The test dataset was composed of over 10,000 sequences from six key proteins in bovine milk, which were used to verify the reliability of our optimal model (training with the dataset ACEIP3306). A possibility value represented as the ACE-inhibitory degree was obtained for every sequence through the XGBoost model. The results of three parallel experiments were consistent with the peptide–protein docking results, thus proving the feasibility of the machine learning method as a novel auxiliary tool for ACE inhibitory peptide screening. It is worth noting that the screening speed of our method was remarkably faster than the traditional docking technology, indicating its potential to achieve a high-throughput and be a rapid screening tool. It should be emphasized that the short peptides cut from the six key proteins in bovine milk were employed to predict their antihypertensive properties, supporting the strategy that employs machine learning algorithms to predict the function of peptides derived from food protein with known sequences.

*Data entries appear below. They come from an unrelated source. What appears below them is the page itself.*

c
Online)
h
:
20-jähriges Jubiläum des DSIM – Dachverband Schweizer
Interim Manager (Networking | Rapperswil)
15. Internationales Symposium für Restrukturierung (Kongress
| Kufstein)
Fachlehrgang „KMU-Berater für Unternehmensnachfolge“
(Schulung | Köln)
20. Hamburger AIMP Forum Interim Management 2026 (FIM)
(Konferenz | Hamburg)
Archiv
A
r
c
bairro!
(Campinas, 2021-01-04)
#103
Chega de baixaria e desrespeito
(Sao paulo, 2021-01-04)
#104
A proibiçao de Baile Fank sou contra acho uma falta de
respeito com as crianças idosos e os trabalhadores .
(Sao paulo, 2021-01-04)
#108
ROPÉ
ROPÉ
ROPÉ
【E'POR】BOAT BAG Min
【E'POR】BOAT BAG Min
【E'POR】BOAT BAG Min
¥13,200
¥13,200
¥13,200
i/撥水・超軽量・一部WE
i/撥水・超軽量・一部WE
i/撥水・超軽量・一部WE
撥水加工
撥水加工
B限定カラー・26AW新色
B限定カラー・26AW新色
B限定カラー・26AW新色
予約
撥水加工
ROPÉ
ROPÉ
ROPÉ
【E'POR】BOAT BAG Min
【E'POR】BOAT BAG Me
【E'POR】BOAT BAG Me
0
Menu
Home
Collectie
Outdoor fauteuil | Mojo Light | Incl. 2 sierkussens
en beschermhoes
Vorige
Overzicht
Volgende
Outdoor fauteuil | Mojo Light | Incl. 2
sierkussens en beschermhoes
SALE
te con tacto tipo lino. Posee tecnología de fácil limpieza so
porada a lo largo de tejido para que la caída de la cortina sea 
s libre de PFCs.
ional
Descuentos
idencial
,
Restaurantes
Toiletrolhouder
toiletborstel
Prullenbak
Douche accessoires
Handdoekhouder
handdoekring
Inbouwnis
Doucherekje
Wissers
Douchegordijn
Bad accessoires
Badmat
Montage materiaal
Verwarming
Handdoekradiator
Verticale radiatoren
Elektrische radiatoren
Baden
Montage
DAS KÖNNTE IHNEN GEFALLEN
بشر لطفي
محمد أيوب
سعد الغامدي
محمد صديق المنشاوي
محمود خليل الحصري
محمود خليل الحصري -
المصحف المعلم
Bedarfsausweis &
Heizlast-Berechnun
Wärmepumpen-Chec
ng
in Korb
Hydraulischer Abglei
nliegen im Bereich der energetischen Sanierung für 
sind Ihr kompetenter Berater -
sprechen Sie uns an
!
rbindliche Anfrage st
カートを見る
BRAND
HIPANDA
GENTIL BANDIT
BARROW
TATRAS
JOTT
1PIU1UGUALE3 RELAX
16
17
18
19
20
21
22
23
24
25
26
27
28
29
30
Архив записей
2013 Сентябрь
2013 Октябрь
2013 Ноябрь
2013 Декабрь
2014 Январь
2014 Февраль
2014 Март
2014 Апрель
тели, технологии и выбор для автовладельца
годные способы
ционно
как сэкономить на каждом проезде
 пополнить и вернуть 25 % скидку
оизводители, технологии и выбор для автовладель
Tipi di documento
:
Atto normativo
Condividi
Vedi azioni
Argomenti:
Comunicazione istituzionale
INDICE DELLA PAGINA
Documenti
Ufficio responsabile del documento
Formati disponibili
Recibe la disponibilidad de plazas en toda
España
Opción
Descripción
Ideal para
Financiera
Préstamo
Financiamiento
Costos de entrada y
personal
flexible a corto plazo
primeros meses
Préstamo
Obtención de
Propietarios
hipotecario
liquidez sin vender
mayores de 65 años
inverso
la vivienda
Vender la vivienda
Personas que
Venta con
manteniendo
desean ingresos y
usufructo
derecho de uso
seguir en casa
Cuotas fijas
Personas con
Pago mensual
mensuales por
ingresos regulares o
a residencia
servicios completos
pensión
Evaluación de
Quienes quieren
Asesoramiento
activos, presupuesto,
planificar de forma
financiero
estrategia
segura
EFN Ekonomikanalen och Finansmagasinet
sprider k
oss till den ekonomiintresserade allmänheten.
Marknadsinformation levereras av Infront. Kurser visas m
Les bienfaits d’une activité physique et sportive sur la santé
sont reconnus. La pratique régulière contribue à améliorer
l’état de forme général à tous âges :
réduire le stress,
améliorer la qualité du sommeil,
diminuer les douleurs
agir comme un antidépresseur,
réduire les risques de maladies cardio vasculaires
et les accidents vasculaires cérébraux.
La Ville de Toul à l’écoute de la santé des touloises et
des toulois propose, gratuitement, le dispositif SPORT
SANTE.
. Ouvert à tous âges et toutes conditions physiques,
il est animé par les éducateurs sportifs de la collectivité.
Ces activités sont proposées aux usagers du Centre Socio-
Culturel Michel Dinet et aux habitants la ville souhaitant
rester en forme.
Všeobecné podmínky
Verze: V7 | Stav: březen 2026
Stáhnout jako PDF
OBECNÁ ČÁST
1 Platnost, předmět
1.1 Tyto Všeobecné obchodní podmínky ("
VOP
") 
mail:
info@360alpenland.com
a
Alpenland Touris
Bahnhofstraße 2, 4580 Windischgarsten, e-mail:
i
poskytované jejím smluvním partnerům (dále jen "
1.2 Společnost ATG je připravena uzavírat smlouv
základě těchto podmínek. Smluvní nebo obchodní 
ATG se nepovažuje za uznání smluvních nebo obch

It is acknowledged that flaws still exist in our algorithm. Due to the lack of definitively validated non-ACE-inhibitory peptides, the negative samples in our datasets were replaced by random peptides, which were inevitably mixed with some ACE inhibitors. This possibility will doubtlessly reduce the prediction accuracy of the model. In addition, this research focuses on the establishment of theoretical methods, instead of using digestive enzyme hydrolysis, but chose the k-mer method. The k-mer sequences in our test datasets, gained from proteins in bovine milk, were obtained by theoretical segmentation algorithms without considering their biological activity and feasibility in a real situation. As a result, the feasibility of the extracted antihypertensive peptides from natural food still depends on the development and advance in enzyme cleavage technology in the future. Moreover, this research mainly focuses on the application of machine learning and has not yet been involved in in vitro experimental verification, which needs to be further improved in the future.
5. Conclusions
In this study, a method of utilizing PseAAC to extract the primary structural features of peptides and then establishing the XGBoost model to predict their antihypertensive properties were proposed. This method achieved excellent performance in the task of antihypertensive peptides screening, which was better than the dominating machine learning models, including the SVM, RF, and K-NN algorithms. Using the XGBoost model, the predictions of antihypertensive peptides derived from milk protein was consistent with the peptide–protein docking results, and was more efficient. The method herein can be used to discover new food-derived antihypertensive peptides. However, what cannot be ignored is that the experiment also has defects, such as a lack of consideration of the actual conditions. In the future, in vitro wet experiments will be performed for further improvement of the current results.